The Latest Addition

Over the years, a lot of people have asked for calculator features like occasional extra principal reduction payments, tracking fees or late charges, summary of interest over a fiscal year. My pat response is “this kind of thing needs a spreadsheet or special-purpose software.”

Well, I’ve taken a little time to work up a basic amortization spreadsheet. It doesn’t have all the calculation options that the web calculator provides (it only calculates the payment, for example), but the amortization schedule it produces will allow one to track extra payments and fees, to include payments for insurance and taxes, and it provides a nice fiscal year summary of interest paid.

It took a few days of playing around with Excel to get it working mostly right, and it’s free for you to download and try, if you’re into that kind of thing. Maybe it will give you some ideas about how to build your own custom spreadsheet. But of course, use at your own risk! Please don’t base any high-finance decisions on the spreadsheet’s results until you’ve verified that it’s doing everything correctly. Like the web calculator, I consider this a planning tool only!

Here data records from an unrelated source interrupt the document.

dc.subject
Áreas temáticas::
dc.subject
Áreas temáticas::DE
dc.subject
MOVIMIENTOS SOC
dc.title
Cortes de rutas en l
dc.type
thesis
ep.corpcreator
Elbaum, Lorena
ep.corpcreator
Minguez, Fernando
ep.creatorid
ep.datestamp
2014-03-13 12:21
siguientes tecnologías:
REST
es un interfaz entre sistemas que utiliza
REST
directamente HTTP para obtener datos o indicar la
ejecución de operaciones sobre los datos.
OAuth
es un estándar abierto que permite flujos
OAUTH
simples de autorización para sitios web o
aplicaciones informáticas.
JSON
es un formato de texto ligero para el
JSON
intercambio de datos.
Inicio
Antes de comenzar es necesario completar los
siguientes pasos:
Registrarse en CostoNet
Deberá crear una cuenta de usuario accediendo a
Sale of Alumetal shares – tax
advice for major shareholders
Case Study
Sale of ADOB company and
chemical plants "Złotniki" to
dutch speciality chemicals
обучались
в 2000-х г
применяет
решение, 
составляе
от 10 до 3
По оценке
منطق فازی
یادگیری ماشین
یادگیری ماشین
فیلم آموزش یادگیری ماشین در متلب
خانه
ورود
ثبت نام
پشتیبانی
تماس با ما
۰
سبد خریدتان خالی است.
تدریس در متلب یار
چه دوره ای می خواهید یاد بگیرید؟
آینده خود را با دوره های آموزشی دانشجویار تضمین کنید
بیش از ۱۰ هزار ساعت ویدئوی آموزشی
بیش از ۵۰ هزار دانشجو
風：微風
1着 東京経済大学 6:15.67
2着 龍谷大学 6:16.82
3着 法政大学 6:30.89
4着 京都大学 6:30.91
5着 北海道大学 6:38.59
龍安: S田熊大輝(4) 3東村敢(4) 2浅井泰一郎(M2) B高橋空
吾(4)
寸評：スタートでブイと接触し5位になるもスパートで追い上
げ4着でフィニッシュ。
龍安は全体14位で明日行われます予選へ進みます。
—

If you want to give it a shot, here’s a link to the spreadsheet. Enjoy!

18 Replies to “The Latest Addition”

  1. Hi Bret.
    I have used your spreadsheet for many years and like it very much. I do have some suggestions to make it THE BEST AND AWESOMEST (yes, my made up word, I know!) free AM schedule program EVER.
    1. Let us enter a start date for loan payments.
    2. Calculate the principal and interest by the tax year, giving the annual totals paid as of Dec 31.
    3. Ask for the balloon date.
    4. Coordinate the balloon date with various calendars (outlook, google, etc.)
    5. Let the user select a reminder date for the balloon date to either find the cash, or coordinate with the lender for an extension.

    These changes would all be the icing on the cake to your already fabulous calculator. THANKS for such an awesome free tool.

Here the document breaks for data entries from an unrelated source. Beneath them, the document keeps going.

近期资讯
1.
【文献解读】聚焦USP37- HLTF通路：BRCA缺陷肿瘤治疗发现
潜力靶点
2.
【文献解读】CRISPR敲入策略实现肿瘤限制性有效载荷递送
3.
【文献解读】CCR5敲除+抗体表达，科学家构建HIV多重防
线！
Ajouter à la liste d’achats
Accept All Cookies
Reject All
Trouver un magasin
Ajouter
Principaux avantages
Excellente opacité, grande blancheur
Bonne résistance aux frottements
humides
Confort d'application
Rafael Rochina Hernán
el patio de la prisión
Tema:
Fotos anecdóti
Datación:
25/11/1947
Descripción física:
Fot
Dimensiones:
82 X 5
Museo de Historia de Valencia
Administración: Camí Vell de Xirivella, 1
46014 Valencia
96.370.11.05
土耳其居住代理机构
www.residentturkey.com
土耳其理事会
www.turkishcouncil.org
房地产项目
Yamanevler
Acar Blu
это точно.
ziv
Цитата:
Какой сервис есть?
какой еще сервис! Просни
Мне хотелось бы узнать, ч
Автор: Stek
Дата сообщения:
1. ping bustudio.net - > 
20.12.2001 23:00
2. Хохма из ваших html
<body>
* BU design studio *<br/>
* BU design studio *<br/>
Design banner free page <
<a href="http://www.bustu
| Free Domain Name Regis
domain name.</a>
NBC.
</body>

  2. Hi, your calculator works great for what I was looking for because it allows me to make 9 paymants a year. My only problem is I can’t enter 9 payments a year into the spread sheet. I finance the loan for 5 years so its a total of 45 payments. In the spread sheet if I enter 3.75years I get 45 payments but the payment are not the same amount because its a shorter period is there any way you can make it so the spread sheet does 9 months a year like the calculator can? I really appreciate any help you can give me on this. Thank you!! Anne

  3. Bret, I am a bankruptcy lawyer in Utah and I have been using your amortization calculator for years and years and years. It’s the perfect tool for me to easily determine my clients’ payment amount in a chapter 13 bankruptcy. I just wanted to tell you yet another way in which your calculator is being used. Thank you very much for providing this free service.

  4. Hi Bret.

    I just want to say thanks for your fantastic calculator. It’s so flexible and easy to use – it makes me wonder why so many others are so unwieldy.
    I’ve been using it for years, usually on a monthly basis, and I sent you a “virtual thanks” through the ether every time. I thought it was time to send you thanks in text!
    By the way, I live just up the road from the 12 Apostles featured in your blog banner, and it brings a smile to my face to see them featured here. (Some have fallen into the ocean over time, so there has been some attrition of the numbers.)

    Thanks again for providing this fabulous tool – and even better that you give it to us all for free!

    1. Hi, and thanks for the kind words! I am continually surprised (and gratified) to find that the calculator has fans around the world. Thanks for taking the time to write.

      I have heard others comment that the 12 are reduced in number these days, but the ocean is relentless: even stone must give way to it eventually. Someday I hope to see the remaining Apostles in person.